Would you transcribe the line that holds "Style agressif, conduite" and all the lines below it, through the final one, exactly and with nothing else?

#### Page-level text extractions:
====================

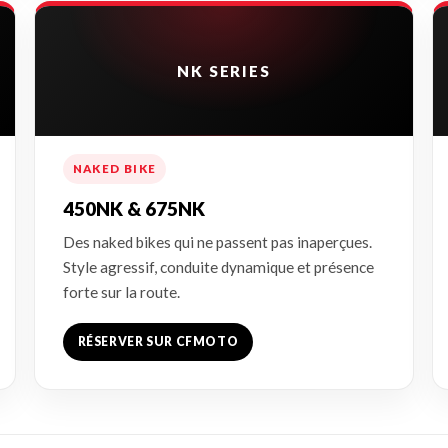
NK SERIES
NAKED BIKE
450NK & 675NK
Des naked bikes qui ne passent pas inaperçues.
Style agressif, conduite dynamique et présence
forte sur la route.
RÉSERVER SUR CFMOTO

====================

#### ANSWER SPACE:
Style agressif, conduite dynamique et présence
forte sur la route.
RÉSERVER SUR CFMOTO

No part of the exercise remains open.